Desired Gene From A Dna Strand example essay topic

907 words
Fountain of Youth Science continues to evolve at a much higher rate than the beings that gave it birth. The transformation time from ape, to human far exceeds the time from an abacus, to a computer. However, science, in the past, has always remained distant, it has allowed for advances in production, transportation, and even entertainment, but never in history has science be able to so deeply affect our lives as genetic engineering will undoubtedly do. With the birth of this new technology, scientific extremists and anti-technologists have risen in arms to block its future by spreading fear by misinterpretation of facts; However, genetic engineering is a safe and powerful tool that will yield unprecedented results, specifically in the field of medicine; by which it will usher in a world where gene defects, bacterial disease, and even aging are a thing of the past! Understanding genetic engineering and its possibilities for society, is to obtain a rough knowledge of its history and method. The basis for altering the evolutionary process is dependant on the understanding of how individuals pass on characteristics to their offspring.

Genetics first discovery of the secrets of nature's evolutionary process is when an Austrian monk named Gregor Mendel developed the first "laws of heredity". These early laws concluded that each organism has two sets of character determinants, or genes. Genes are transmitted through chromosomes which reside in the nucleus of every living organism's cells. Each chromosome is made up of fine strands of deoxyribonucleic acids, or DNA. The information carried on the DNA determines the cells function within the organism. DNA discovery is attributed to the research of three scientists, Francis Crick, Maurice Wilkins, and James Dewey Watson in 1951.

They were all later accredited with the Nobel Prize in physiology and medicine in 1962. Thank's to the these scientists discovery the new science of genetic engineering aims to take a dramatic short cut in the slow process of evolution... In essence, scientists aim to remove one gene from an organism's DNA, and place it into the DNA of another organism. This would create a new DNA strand, full of new encoded instructions; a strand that would have taken Mother Nature millions of years of natural selection to develop.

Isolating and removing a desired gene from a DNA strand is more complicated than it sounds. DNA can be broken up by exposing it to ultra-high frequency sound waves, but this is extremely inaccurate.
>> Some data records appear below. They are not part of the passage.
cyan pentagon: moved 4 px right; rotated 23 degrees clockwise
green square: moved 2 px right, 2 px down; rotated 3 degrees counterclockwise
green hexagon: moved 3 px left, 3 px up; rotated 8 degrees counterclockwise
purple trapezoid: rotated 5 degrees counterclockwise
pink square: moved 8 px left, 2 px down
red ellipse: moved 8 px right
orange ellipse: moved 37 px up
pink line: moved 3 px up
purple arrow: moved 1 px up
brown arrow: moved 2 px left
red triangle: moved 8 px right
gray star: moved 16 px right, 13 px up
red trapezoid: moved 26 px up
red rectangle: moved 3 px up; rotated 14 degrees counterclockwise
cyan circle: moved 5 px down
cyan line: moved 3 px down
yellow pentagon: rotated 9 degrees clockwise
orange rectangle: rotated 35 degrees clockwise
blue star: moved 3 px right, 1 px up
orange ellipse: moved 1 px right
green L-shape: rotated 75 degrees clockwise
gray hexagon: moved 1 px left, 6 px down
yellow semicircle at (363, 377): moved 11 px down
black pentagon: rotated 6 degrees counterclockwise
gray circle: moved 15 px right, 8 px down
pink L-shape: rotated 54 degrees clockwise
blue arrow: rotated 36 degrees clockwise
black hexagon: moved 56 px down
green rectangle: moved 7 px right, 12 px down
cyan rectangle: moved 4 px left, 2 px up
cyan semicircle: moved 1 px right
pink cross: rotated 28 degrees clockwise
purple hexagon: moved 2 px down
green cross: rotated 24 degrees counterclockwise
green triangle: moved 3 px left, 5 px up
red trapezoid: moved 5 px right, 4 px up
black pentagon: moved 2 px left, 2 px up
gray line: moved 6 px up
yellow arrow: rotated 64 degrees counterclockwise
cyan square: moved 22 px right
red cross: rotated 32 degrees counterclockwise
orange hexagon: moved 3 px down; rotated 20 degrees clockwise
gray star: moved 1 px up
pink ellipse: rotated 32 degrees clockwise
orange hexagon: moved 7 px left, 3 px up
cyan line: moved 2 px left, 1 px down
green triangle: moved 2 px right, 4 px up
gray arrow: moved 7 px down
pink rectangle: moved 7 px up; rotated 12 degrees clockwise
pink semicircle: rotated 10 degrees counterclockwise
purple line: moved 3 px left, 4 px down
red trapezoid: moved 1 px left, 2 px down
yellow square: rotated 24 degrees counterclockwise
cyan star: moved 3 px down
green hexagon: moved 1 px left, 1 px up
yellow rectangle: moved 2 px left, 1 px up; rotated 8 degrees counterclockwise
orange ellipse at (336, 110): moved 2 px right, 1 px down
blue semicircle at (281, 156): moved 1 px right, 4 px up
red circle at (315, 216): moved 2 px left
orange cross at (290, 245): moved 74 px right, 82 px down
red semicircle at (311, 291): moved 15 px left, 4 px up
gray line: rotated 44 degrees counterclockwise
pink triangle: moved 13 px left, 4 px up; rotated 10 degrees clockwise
A more accurate way of DNA splicing is the use of restriction enzymes, which are produced by various species of bacteria. The restriction enzymes cut the DNA strand at a particular location called a nucleotide base, which makes up a DNA molecule. Now that the desired portion of the DNA is cut out, it can be joined to ano the strand of DNA by using enzymes called ligases. The final important step in the creation of a new DNA strand is giving it the ability to self-replicate.

This can be accomplished by using special pieces of DNA, called vectors, that permit the generation of multiple copies of a total DNA strand and fusing it to the newly created DNA structure. Creating these new hybrid DNA molecules could ultimately help create a perfect human being! Ever since biblical times the lifespan of a human being has been pegged at roughly 70 years. But is this number truly finite In order to uncover the answer, knowledge of the process of aging is needed.

A common conception is that the human body contains an internal biological clock which continues to tick for about 70 years, then stops. An alternate "watch" analogy could be that the human body contains a certain type of alarm clock, and after so many years, the alarm sounds and deterioration beings. With that frame of thinking, the human body does not begin to age until a particular switch is tripped. With the aid of genetic engineering stopping this process would simply involve a means of never allowing the switch to be tripped. The Institute of Molecular Biology, proposes that the alarm clock theory is true. It provides evidence for this statement by examining the similarities between normal aging and the symptoms of a hormonal deficiency disease associated with the thyroid gland.

They propose that as we get older the pituitary gland begins to produce a hormone which blocks the actions of the thyroid hormone, causing the body to age and eventually die. If this theory is correct, conquering aging would simply be a process of altering the pituitary's DNA so it would never be allowed to release the aging hormone. In the years to come, genetic engineering may finally defeat the most unbeatable enemy in the world, time. The morale and safety questions surrounding genetic engineering currently cause this new science to be cast in a false light.

Anti-technologists and political extremists spread incorrect interpretation of facts coupled with statements that genetic engineering is not natural and defies the order of things. The morale question of biotechnology can be answered by studying where the evolution of man is, and where it is leading our society. After all is it not natural order for humans to come up with these new theories.